DATA TO PROCESS section start
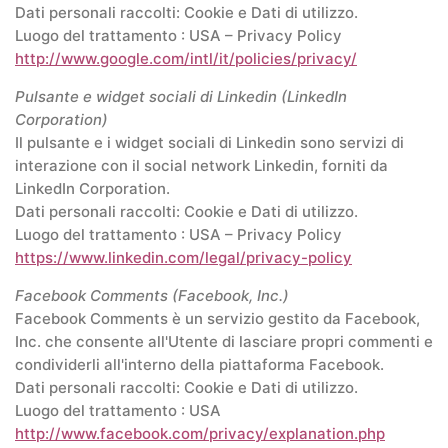
Dati personali raccolti: Cookie e Dati di utilizzo.
Luogo del trattamento : USA – Privacy Policy
http://www.google.com/intl/it/policies/privacy/
Pulsante e widget sociali di Linkedin (LinkedIn
Corporation)
Il pulsante e i widget sociali di Linkedin sono servizi di
interazione con il social network Linkedin, forniti da
LinkedIn Corporation.
Dati personali raccolti: Cookie e Dati di utilizzo.
Luogo del trattamento : USA – Privacy Policy
https://www.linkedin.com/legal/privacy-policy
Facebook Comments (Facebook, Inc.)
Facebook Comments è un servizio gestito da Facebook,
Inc. che consente all'Utente di lasciare propri commenti e
condividerli all'interno della piattaforma Facebook.
Dati personali raccolti: Cookie e Dati di utilizzo.
Luogo del trattamento : USA
http://www.facebook.com/privacy/explanation.php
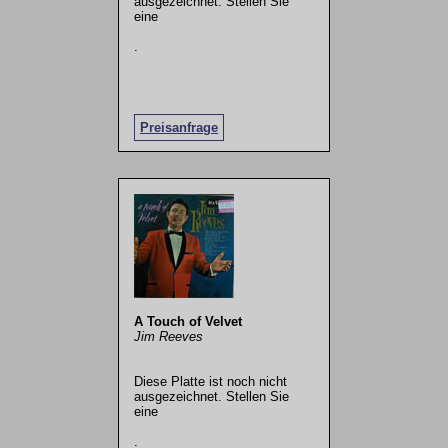
ausgezeichnet. Stellen Sie
eine
.
Preisanfrage
A Touch of Velvet
Jim Reeves
Diese Platte ist noch nicht
ausgezeichnet. Stellen Sie
eine
.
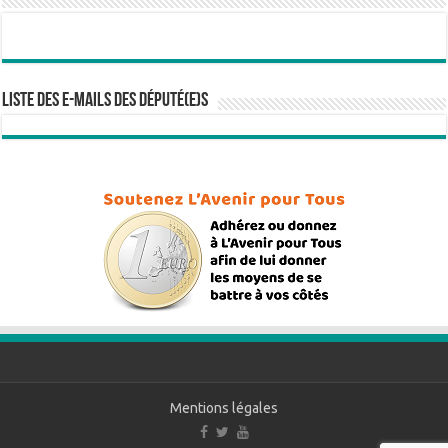
Liste des e-mails des député(e)s
Mentions légales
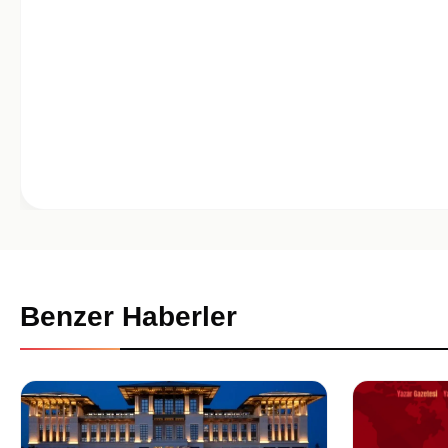
Benzer Haberler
DATA TO PROCESS section end
→ WORK ORDER
Restate word for word the entries above, starting at the line with "interazione con il" and ending at the line with "Facebook Comments (Facebook, Inc.)", inclusive, and no others.

→ RESULT OF THE EXERCISE
interazione con il social network Linkedin, forniti da
LinkedIn Corporation.
Dati personali raccolti: Cookie e Dati di utilizzo.
Luogo del trattamento : USA – Privacy Policy
https://www.linkedin.com/legal/privacy-policy
Facebook Comments (Facebook, Inc.)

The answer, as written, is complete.